Here's a floor plan of the house. The incident in the recording linked below occurred in the main (largest) bedroom upstairs at about 1:20 A.M. on December 3, 1977. Peggy and her three children who were home at the time (Janet, Margaret, and Billy) were in the bedroom with Peggy. She hadn't gotten to sleep yet, but it seems that all of the children had. Janet seems to have been woken up by the poltergeist pulling her out of her bed. Peggy saw the whole event, with the lights on. You can hear her scream before Janet's body even hits the floor, which corroborates their claim that she was removed from the bed in a paranormal manner. Grosse and Burcombe were downstairs at the time, apparently in the living room. Janet was pulled partway down the stairs, where Grosse and Burcombe found her as they were headed up the stairway.

A lot of the evidence relevant to the paranormality of these draggings isn't included in the audio linked below. To read more about these events and the evidence for them, see my article on the subject here. But some of the evidence is included in the audio below. You can hear Janet gasping, Peggy screaming before Janet's body hits the floor, the door opening just afterward, Peggy repeatedly saying that she saw the door open by itself, etc. Because the audio below is running at a slow speed, the event seems to take longer than it actually did. One of the characteristics of poltergeist activity is its high speed. Poltergeists often operate faster than we would. On the original tape, there's about two seconds between the sound of Janet's body hitting the floor and when you hear the door open.

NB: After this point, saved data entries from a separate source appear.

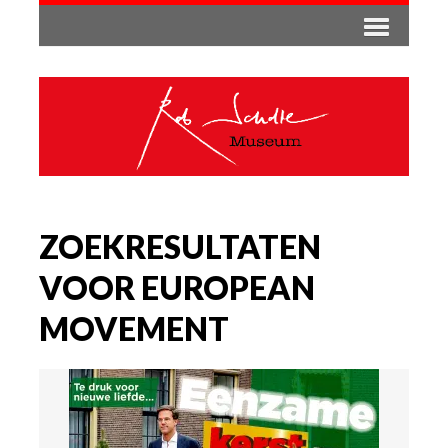
ZOEKRESULTATEN
VOOR EUROPEAN
MOVEMENT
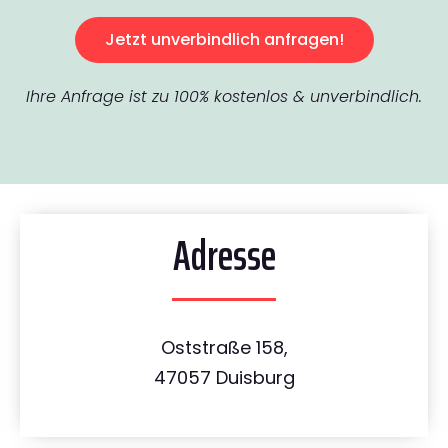
Jetzt unverbindlich anfragen!
Ihre Anfrage ist zu 100% kostenlos & unverbindlich.
Adresse
Oststraße 158,
47057 Duisburg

This tape (a longer segment of it, not the one-and-a-half-minute portion linked below) was played during a discussion of the Enfield case at a March 1978 symposium of the Society for Psychical Research. You can read more about that symposium here. The tape seems to have upset some of the more skeptical individuals attending the symposium, and skeptics still don't have a good explanation for the recording a few decades later.

Since Peggy is the primary witness on this tape, I should say something about her credibility. Regarding her character in general, see here. For further discussion of her credibility and that of the other Enfield witnesses, see this post. I don't know how anybody could study the Enfield case much without thinking highly of Peggy. I agree with Playfair's comment that "She is 100% honest, very, very honest and simple, sincere." (7:06 on his tape 39B) When she comments, during the clip below, that she thought she heard footsteps before the dragging incident, that's characteristic of her honesty and carefulness. She would regularly acknowledge when she hadn't witnessed something, didn't remember some detail, was hesitant about something, or whatever, including when it was against her interests to say so. I give some examples in my articles linked above.

You can listen to the audio I've been discussing here. It ends at 6:40 with Peggy's comment "Well, that's the biggest trick of the lot, I think." What follows is a clip from a week later, December 10, when the poltergeist's embodied voice originated.

1 comment:

  1. The British called the 1960's to 1990's in Northern Ireland The Troubles and Peggy calls a poltergeist pulling someone out of bed the biggest trick. Ferociously British.

    Sleep paralysis? Can't you not move when you have sleep paralysis? Talk about a Procrustean bed.